Date: 7 November 2006
The accord will take effect soon after Pittsburgh Corning Corp., a 50-50 venture with Corning Inc., emerges from bankruptcy, PPG CEO Charles Bunch said Thursday at a meeting with analysts. A Pittsburgh judge overseeing the bankruptcy case expects to approve a reorganization plan by year-end, Bunch said.
PPG faces about 116,000 personal-injury claims made by people who came in contact with asbestos-laden pipe insulation once sold by Pittsburgh Corning. PPG would start funding the settlement with cash once the agreement is final, Bunch said.
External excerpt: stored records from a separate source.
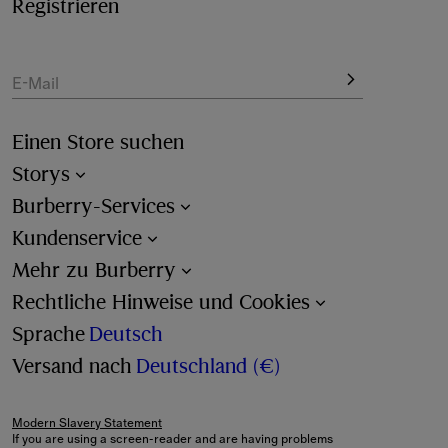
unserem kostenlosen 
Monogrammservice
 bis zu drei 
Registrieren
Initialen hinzu. Mehr dazu beim Checkout.
E-Mail
Einen Store suchen
Storys
Burberry-Services
Kundenservice
Mehr zu Burberry
Rechtliche Hinweise und Cookies
Sprache
Deutsch
Versand nach
Deutschland (€)
Modern Slavery Statement
If you are using a screen-reader and are having problems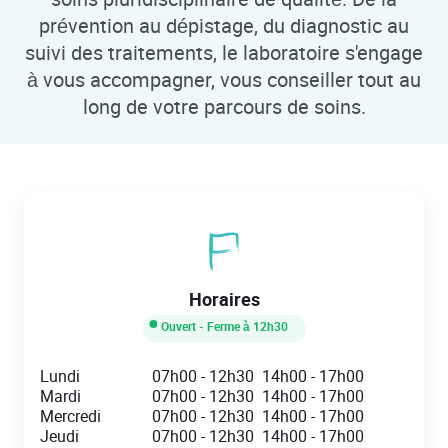
prévention au dépistage, du diagnostic au
suivi des traitements, le laboratoire s'engage
à vous accompagner, vous conseiller tout au
long de votre parcours de soins.
Horaires
Ouvert
- Ferme à
12h30
Day of the Week
Hours
Lundi
07h00
-
12h30
14h00
-
17h00
Mardi
07h00
-
12h30
14h00
-
17h00
Mercredi
07h00
-
12h30
14h00
-
17h00
Jeudi
07h00
-
12h30
14h00
-
17h00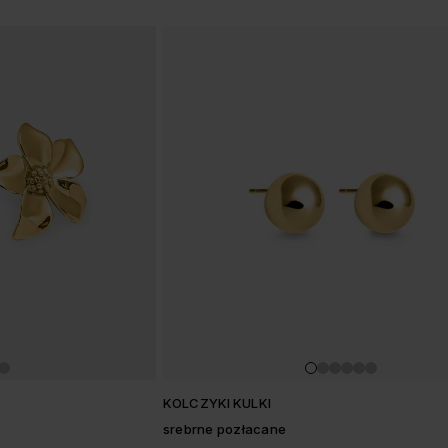
w
KOLCZYKI KULKI
srebrne pozłacane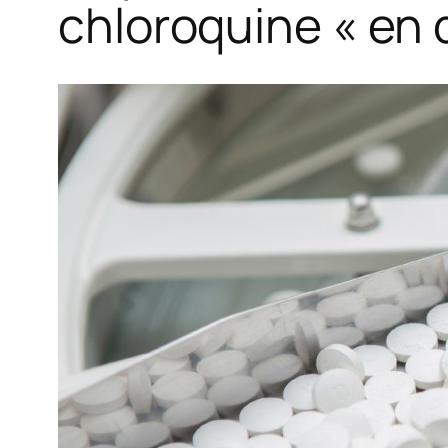
chloroquine « en 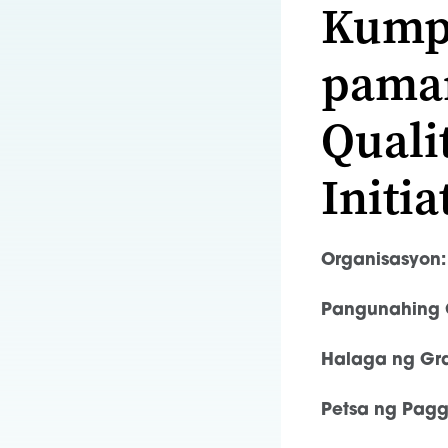
Kumpl
pamam
Quali
Initia
Organisasyon:
Pangunahing 
Halaga ng Gra
Petsa ng Pag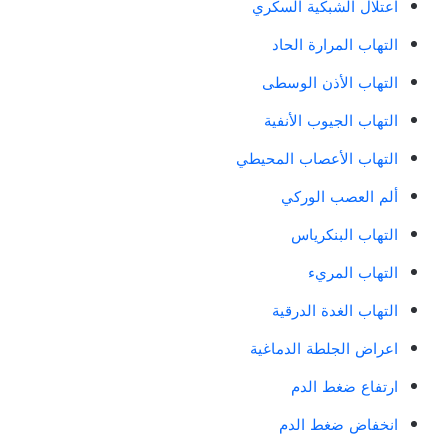
اعتلال الشبكية السكري
التهاب المرارة الحاد
التهاب الأذن الوسطى
التهاب الجيوب الأنفية
التهاب الأعصاب المحيطي
ألم العصب الوركي
التهاب البنكرياس
التهاب المريء
التهاب الغدة الدرقية
اعراض الجلطة الدماغية
ارتفاع ضغط الدم
انخفاض ضغط الدم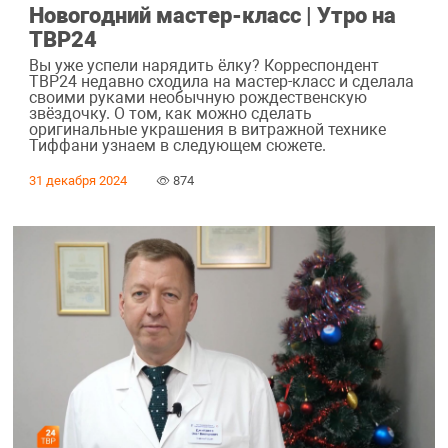
Новогодний мастер-класс | Утро на
ТВР24
Вы уже успели нарядить ёлку? Корреспондент
ТВР24 недавно сходила на мастер-класс и сделала
своими руками необычную рождественскую
звёздочку. О том, как можно сделать
оригинальные украшения в витражной технике
Тиффани узнаем в следующем сюжете.
31 декабря 2024
874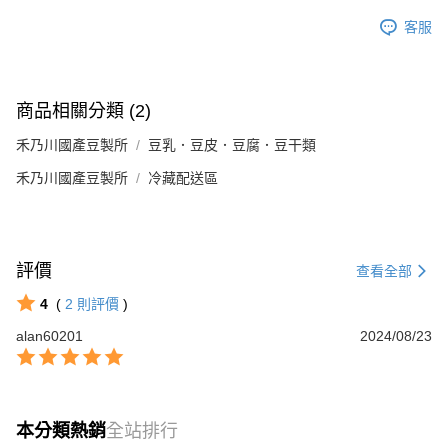
客服
商品相關分類 (2)
禾乃川國產豆製所
豆乳．豆皮．豆腐．豆干類
禾乃川國產豆製所
冷藏配送區
評價
查看全部
4
(
2
則評價
)
alan60201
2024/08/23
本分類熱銷
全站排行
Four years ago, PPG reported a charge against earnings of about $500 million.
"We are close to getting a ruling on that bankruptcy," Bunch said in a recording of the meeting posted on the Pittsburgh company's Web site. "That will start an accelerated clock to get this thing settled in 2007, and hopefully in the first half."
Shares of PPG rose 16 cents to $67.97. They have gained 12 percent from a year ago.
Asbestos, a mineral used until the 1970s to add fire resistance to insulation, roofing and other building materials, has been tied to cancer and respiratory diseases. Pittsburgh Corning, beset by asbestos claims, filed for Chapter 11 bankruptcy protection in April 2000.